12.1.4 Interpretation

After finding the \(\hat{\beta}_0\) and \(\hat{\beta}_1\), we can interpret our result as follows:

  • \(\hat{\beta}_0\) is the estimated average response when \(X = 0\).

    • This value may not be of interest depending on whether \(X = 0\) has any meaning or not.
  • \(\hat{\beta}_1\) is the estimated change in the average response for one unit increase in \(X\).

  • For any value \(x\) of \(X\) lying within the range of the observed values of the explanatory variable \(X\), we can predict the value of \(Y\) by referring to the corresponding point on the line

\[\hat{y} = \hat{\beta}_0 + \hat{\beta}_1 x\]

  • It is NOT recommended to predict outside the range of the observed values of \(X\). This practice is called extrapolation.

    • The line of best fit comes about from the observed values and so it does the best job when looking within that range only. Once we move outside that range, it may result in very misleading estimates.
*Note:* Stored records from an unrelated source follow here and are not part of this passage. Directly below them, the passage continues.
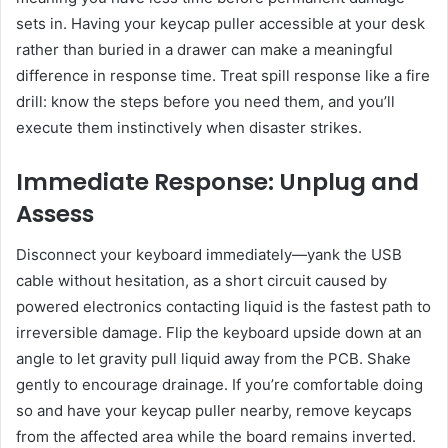
sets in. Having your keycap puller accessible at your desk
rather than buried in a drawer can make a meaningful
difference in response time. Treat spill response like a fire
drill: know the steps before you need them, and you’ll
execute them instinctively when disaster strikes.
Immediate Response: Unplug and
Assess
Disconnect your keyboard immediately—yank the USB
cable without hesitation, as a short circuit caused by
powered electronics contacting liquid is the fastest path to
irreversible damage. Flip the keyboard upside down at an
angle to let gravity pull liquid away from the PCB. Shake
gently to encourage drainage. If you’re comfortable doing
so and have your keycap puller nearby, remove keycaps
from the affected area while the board remains inverted.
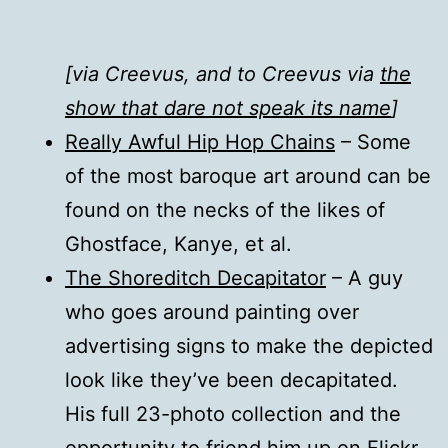
[via Creevus, and to Creevus via
the
show that dare not speak its name
]
Really Awful Hip Hop Chains
– Some
of the most baroque art around can be
found on the necks of the likes of
Ghostface, Kanye, et al.
The Shoreditch Decapitator
– A guy
who goes around painting over
advertising signs to make the depicted
look like they’ve been decapitated.
His full 23-photo collection and the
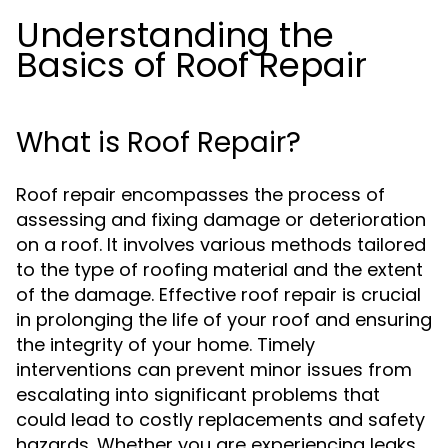
Understanding the
Basics of Roof Repair
What is Roof Repair?
Roof repair encompasses the process of
assessing and fixing damage or deterioration
on a roof. It involves various methods tailored
to the type of roofing material and the extent
of the damage. Effective roof repair is crucial
in prolonging the life of your roof and ensuring
the integrity of your home. Timely
interventions can prevent minor issues from
escalating into significant problems that
could lead to costly replacements and safety
hazards. Whether you are experiencing leaks,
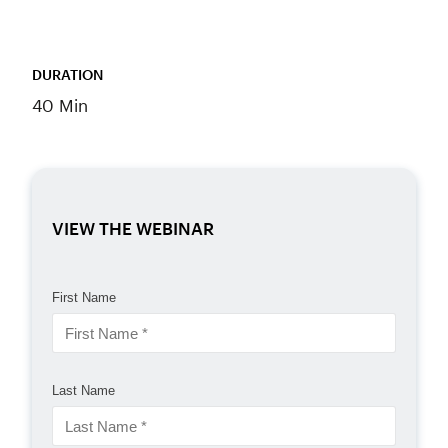
DURATION
40 Min
VIEW THE WEBINAR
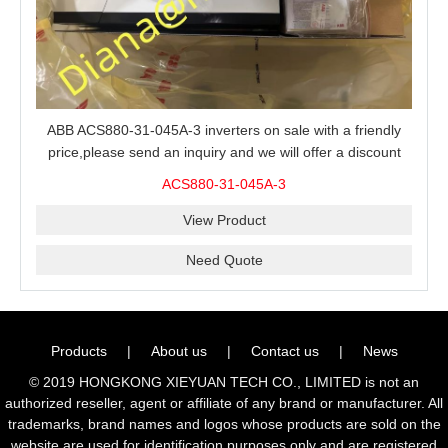
ABB ACS880-31-045A-3 inverters on sale with a friendly
price,please send an inquiry and we will offer a discount
offer.
ACS880-31-045A-3
View Product
Need Quote
Products
|
About us
|
Contact us
|
News
© 2019 HONGKONG XIEYUAN TECH CO., LIMITED is not an
authorized reseller, agent or affiliate of any brand or manufacturer. All
trademarks, brand names and logos whose products are sold on the
website are used for identification purposes only and are registered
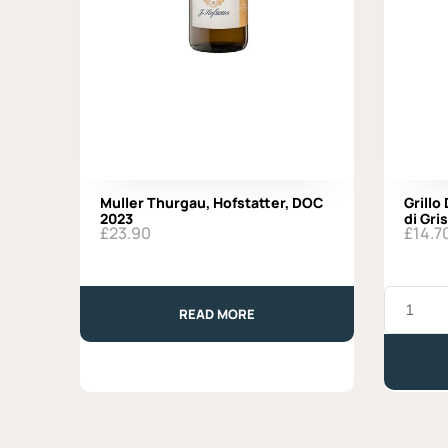
Muller Thurgau, Hofstatter, DOC
Grillo
2023
di Gris
£
23.90
£
14.7
Grillo
DOC
READ MORE
2024,
Organic,
Baglio
di
Grisi
quantity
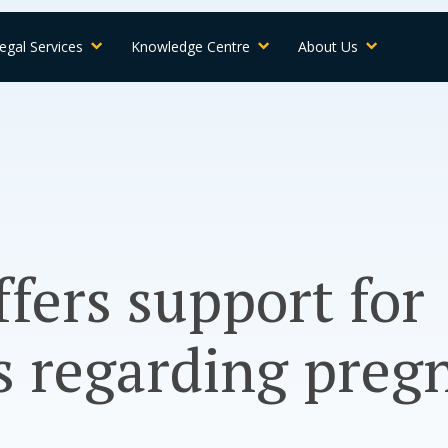
egal Services
Knowledge Centre
About Us
ffers support for
s regarding preg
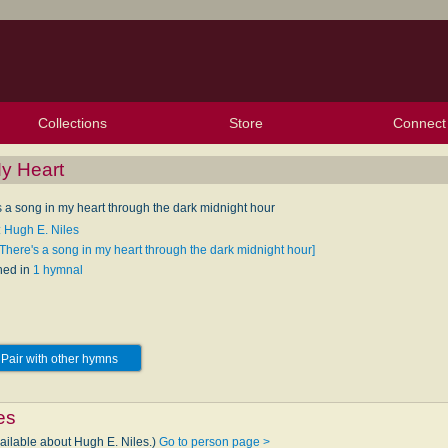
Collections
Store
Connect
My Purchased Files
My Starred Hymns
Instances
Hymnals
People
My FlexScores
Tunes
Texts
My Hymnals
Face
X (Tw
Volu
For
Bl
My Heart
s a song in my heart through the dark midnight hour
: Hugh E. Niles
[There's a song in my heart through the dark midnight hour]
hed in
1 hymnal
Pair with other hymns
es
vailable about Hugh E. Niles.)
Go to person page >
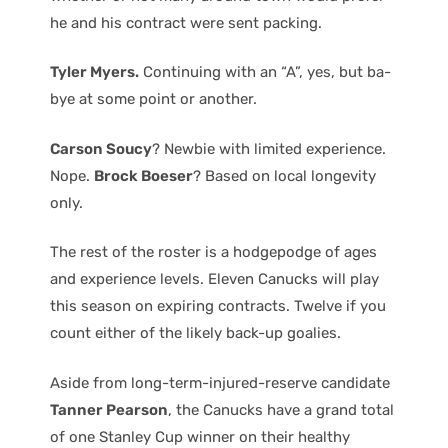
he and his contract were sent packing.
Tyler Myers.
Continuing with an “A”, yes, but ba-
bye at some point or another.
Carson Soucy
? Newbie with limited experience.
Nope.
Brock Boeser
? Based on local longevity
only.
The rest of the roster is a hodgepodge of ages
and experience levels. Eleven Canucks will play
this season on expiring contracts. Twelve if you
count either of the likely back-up goalies.
Aside from long-term-injured-reserve candidate
Tanner Pearson
, the Canucks have a grand total
of one Stanley Cup winner on their healthy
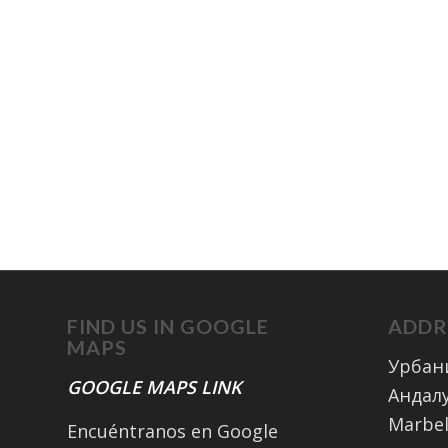
FIND US IN GOOGLE
ADDR
MAPS
Урбан
GOOGLE MAPS LINK
Андалу
Marbel
Encuéntranos en Google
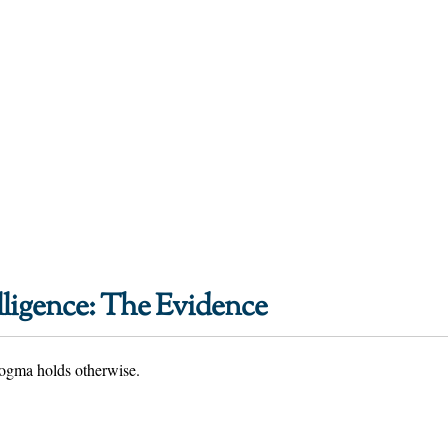
lligence: The Evidence
 dogma holds otherwise.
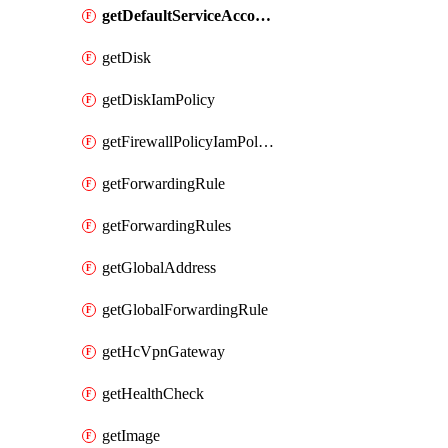
getDefaultServiceAccount
getDisk
getDiskIamPolicy
getFirewallPolicyIamPolicy
getForwardingRule
getForwardingRules
getGlobalAddress
getGlobalForwardingRule
getHcVpnGateway
getHealthCheck
getImage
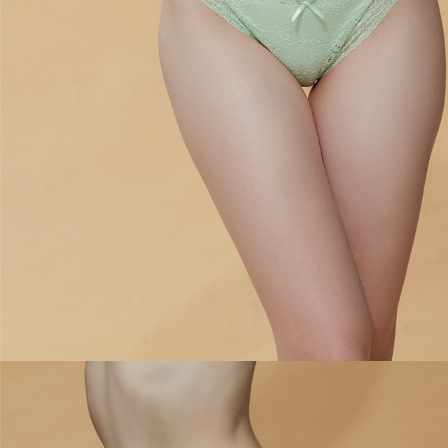
is strictly prohibited. In case of malicious use, Net Protections Inc.
reserves the right to suspend the user's credit limit and take legal action.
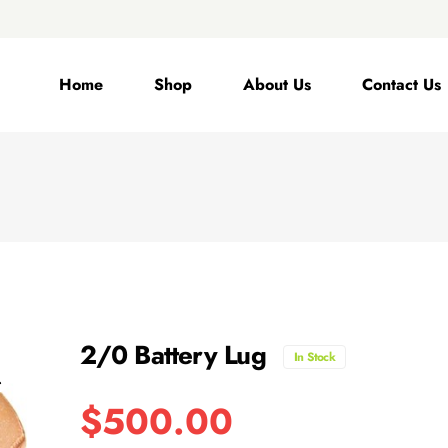
Home
Shop
About Us
Contact Us
2/0 Battery Lug
In Stock
$
500.00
Example 12.3 Let’s continue with Example 11.7 about credit score and income.

  1. Solve for the line of best fit

  2. Interpret your intercept and slope

  3. Use your model to predict credit score of a person who earns $\(60,000\) a year. Do you think this is a good estimate?

Solution:

  1. Previously, we found that

\[r_{XY} = 0.27928, \hspace{5mm} \bar{x} = 1.12, \hspace{5mm} \bar{y} = 708.9, \hspace{5mm} s_X = 0.215, \hspace{5mm} s_Y = 52.57\]

Hence we have

\[\hat{\beta}_1 = r_{XY} \times \frac{s_Y}{s_X} = 0.27928 \times \frac{52.57}{0.215} = 68.29\]

and

\[\hat{\beta}_0 = \bar{y} - \hat{\beta}_1 \bar{x} = 708.9 - (68.29 \times 1.12) = 632.42\]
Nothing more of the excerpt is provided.